Olesya is an ethnic Russian in Crimea. She says she loves Russia, and thinks of it as a big brother to Ukraine. "But now they are violating my rights," she says.

Natalia Antelava

In Crimea, people woke up this morning to heavy rain and an uncertain future.

At a local market in the regional capital, Simferopol, old ladies were selling vegetables with a side of politics. These women are pleased that the regional parliament has decided Crimea should split with Ukraine and join the Russian Federation.

"I am for Putin," one woman says. "He will take care of us." Another adds, "we want to be part of Russia."

On March 16, the new pro-Moscow government in Crimea will hold a referendum on whether to endorse the parliamentary resolution. Officials say they are already working on plans to introduce the Russian rouble. Aleksander Furmanchuk, a local political analyst, thinks it's a very good idea.

“I understand the process is painful, but everyone will have to accept it,” Furmanchuk says. “Russia will get Crimea and there will be an investment boom here, our tourist industry will flourish, and new roads will be built.”

That image, though, is far removed from the reality of Crimea today. In the past two days, several news crews and pro-Ukraine activists have been attacked by pro-Moscow volunteer brigades patrolling the streets. Hundreds of Ukrainian soldiers have been locked inside their bases around the peninsula, guarded by Russian troops.

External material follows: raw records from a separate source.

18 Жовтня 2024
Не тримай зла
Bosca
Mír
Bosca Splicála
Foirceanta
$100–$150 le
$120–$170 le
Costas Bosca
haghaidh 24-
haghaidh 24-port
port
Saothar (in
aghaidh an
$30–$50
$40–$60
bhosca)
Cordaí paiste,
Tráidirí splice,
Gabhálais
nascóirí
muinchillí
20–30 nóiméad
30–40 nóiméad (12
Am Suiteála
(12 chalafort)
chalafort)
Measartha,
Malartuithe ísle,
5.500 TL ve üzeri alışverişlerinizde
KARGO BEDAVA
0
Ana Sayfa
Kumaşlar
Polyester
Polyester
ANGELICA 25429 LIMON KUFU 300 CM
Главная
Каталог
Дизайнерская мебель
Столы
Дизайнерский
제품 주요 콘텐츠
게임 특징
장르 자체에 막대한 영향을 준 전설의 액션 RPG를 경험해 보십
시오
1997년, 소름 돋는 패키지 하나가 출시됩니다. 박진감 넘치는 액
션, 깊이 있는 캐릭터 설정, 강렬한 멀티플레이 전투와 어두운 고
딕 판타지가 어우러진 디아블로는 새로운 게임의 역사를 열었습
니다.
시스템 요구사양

And not all ethnic Russians here support Moscow.

Dimitri Semenov, a local businessman, took me for a spin in the coastal town of Saki, outside Simferopol. He predicts the beaches here will be empty this summer. Semenov is Russian, and he believes Crimeans are making a huge mistake.

“All of our electricity, 70 percent of our gas supplies, our water, it all comes from Ukraine,” Semenov says. “This is a peninsula. Our roads, our railways, are only connected to Ukraine. Russia can't provide Crimea with electricity. How will this be solved? You know why they are rushing the referendum? Because they are afraid that people will start asking these questions.”

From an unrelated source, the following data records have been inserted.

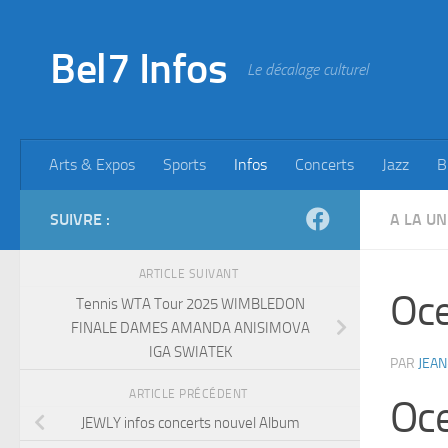
Skip to content
Bel7 Infos
Le décalage culturel
Arts & Expos
Sports
Infos
Concerts
Jazz
B
SUIVRE :
A LA UN
ARTICLE SUIVANT
Oc
Tennis WTA Tour 2025 WIMBLEDON
FINALE DAMES AMANDA ANISIMOVA
IGA SWIATEK
PAR
JEAN
ARTICLE PRÉCÉDENT
Oc
JEWLY infos concerts nouvel Album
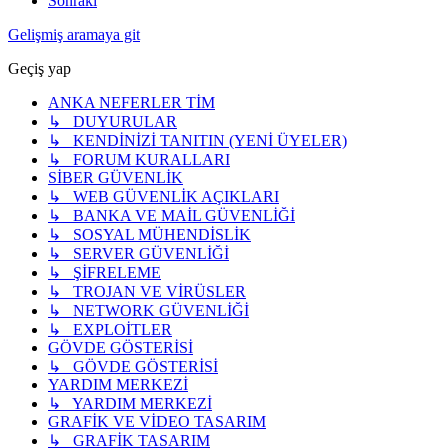
Sonraki
Gelişmiş aramaya git
Geçiş yap
ANKA NEFERLER TİM
↳ DUYURULAR
↳ KENDİNİZİ TANITIN (YENİ ÜYELER)
↳ FORUM KURALLARI
SİBER GÜVENLİK
↳ WEB GÜVENLİK AÇIKLARI
↳ BANKA VE MAİL GÜVENLİĞİ
↳ SOSYAL MÜHENDİSLİK
↳ SERVER GÜVENLİĞİ
↳ ŞİFRELEME
↳ TROJAN VE VİRÜSLER
↳ NETWORK GÜVENLİĞİ
↳ EXPLOİTLER
GÖVDE GÖSTERİSİ
↳ GÖVDE GÖSTERİSİ
YARDIM MERKEZİ
↳ YARDIM MERKEZİ
GRAFİK VE VİDEO TASARIM
↳ GRAFİK TASARIM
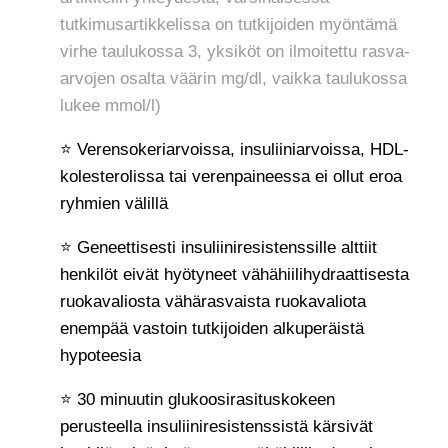
tutkimusartikkelissa on tutkijoiden myöntämä
virhe taulukossa 3, yksiköt on ilmoitettu rasva-
arvojen osalta väärin mg/dl, vaikka taulukossa
lukee mmol/l)
⭐ Verensokeriarvoissa, insuliiniarvoissa, HDL-
kolesterolissa tai verenpaineessa ei ollut eroa
ryhmien välillä
⭐ Geneettisesti insuliiniresistenssille alttiit
henkilöt eivät hyötyneet vähähiilihydraattisesta
ruokavaliosta vähärasvaista ruokavaliota
enempää vastoin tutkijoiden alkuperäistä
hypoteesia
⭐ 30 minuutin glukoosirasituskokeen
perusteella insuliiniresistenssistä kärsivät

Public discussion here is limited. Pro-Moscow voices dominate the mainstream media. On Thursday, minutes after parliament passed its resolution to join Russia, several Ukrainian TV channels were taken off the air, replaced with Russian networks.

“The only news and the only channels I can watch now are propaganda channels,” says Olesya, a young woman I met in a trendy café in the heart of Semfiropol.  Olesya is an ethnic Russian, born in Russia, but she’s not happy about what’s happening.  

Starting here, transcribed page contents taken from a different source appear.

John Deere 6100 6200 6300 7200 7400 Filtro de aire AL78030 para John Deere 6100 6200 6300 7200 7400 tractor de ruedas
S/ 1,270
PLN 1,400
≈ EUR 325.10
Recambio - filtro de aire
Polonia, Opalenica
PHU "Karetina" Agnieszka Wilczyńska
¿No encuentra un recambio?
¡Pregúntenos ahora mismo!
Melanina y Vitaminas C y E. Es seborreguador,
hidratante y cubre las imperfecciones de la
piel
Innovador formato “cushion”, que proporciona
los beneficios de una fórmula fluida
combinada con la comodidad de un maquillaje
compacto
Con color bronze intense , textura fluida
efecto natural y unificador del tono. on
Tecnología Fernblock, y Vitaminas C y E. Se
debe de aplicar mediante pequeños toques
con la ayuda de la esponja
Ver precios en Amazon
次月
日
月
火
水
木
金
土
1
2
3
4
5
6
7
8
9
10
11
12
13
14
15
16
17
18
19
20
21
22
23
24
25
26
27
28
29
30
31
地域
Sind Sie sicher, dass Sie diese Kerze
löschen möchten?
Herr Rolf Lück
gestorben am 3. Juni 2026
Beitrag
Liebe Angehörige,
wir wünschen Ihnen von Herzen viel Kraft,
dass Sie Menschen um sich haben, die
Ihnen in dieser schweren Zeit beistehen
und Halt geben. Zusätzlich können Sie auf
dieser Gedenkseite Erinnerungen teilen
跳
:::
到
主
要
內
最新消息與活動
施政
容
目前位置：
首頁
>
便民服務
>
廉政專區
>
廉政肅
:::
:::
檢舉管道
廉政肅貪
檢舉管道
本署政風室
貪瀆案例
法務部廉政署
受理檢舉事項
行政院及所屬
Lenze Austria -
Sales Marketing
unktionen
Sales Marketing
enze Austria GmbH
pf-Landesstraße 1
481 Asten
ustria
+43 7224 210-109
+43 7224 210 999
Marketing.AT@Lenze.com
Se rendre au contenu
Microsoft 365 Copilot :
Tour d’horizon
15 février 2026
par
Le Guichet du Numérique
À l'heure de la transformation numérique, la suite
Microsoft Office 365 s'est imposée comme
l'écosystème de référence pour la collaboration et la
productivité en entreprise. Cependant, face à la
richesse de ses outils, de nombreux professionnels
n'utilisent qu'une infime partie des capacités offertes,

“Yesterday I cried about the situation. I love Russia, and I always thought Russia was a big brother to Ukraine,” she says, “but now they are violating my rights and my freedom.”

A man named Vadim, originally from Western Ukraine, says he’s worried about what’s going to happen.

“I am afraid of people being killed. If Crimea is going to be part of Russian federation, I’ll have to move out,” Vadim says. “Two world views have clashed here.”

With views so polarized and tensions so high, there seems to be little room for compromise. As Crimea's new leaders rush into Moscow's embrace, many here fear this standoff may lead to war.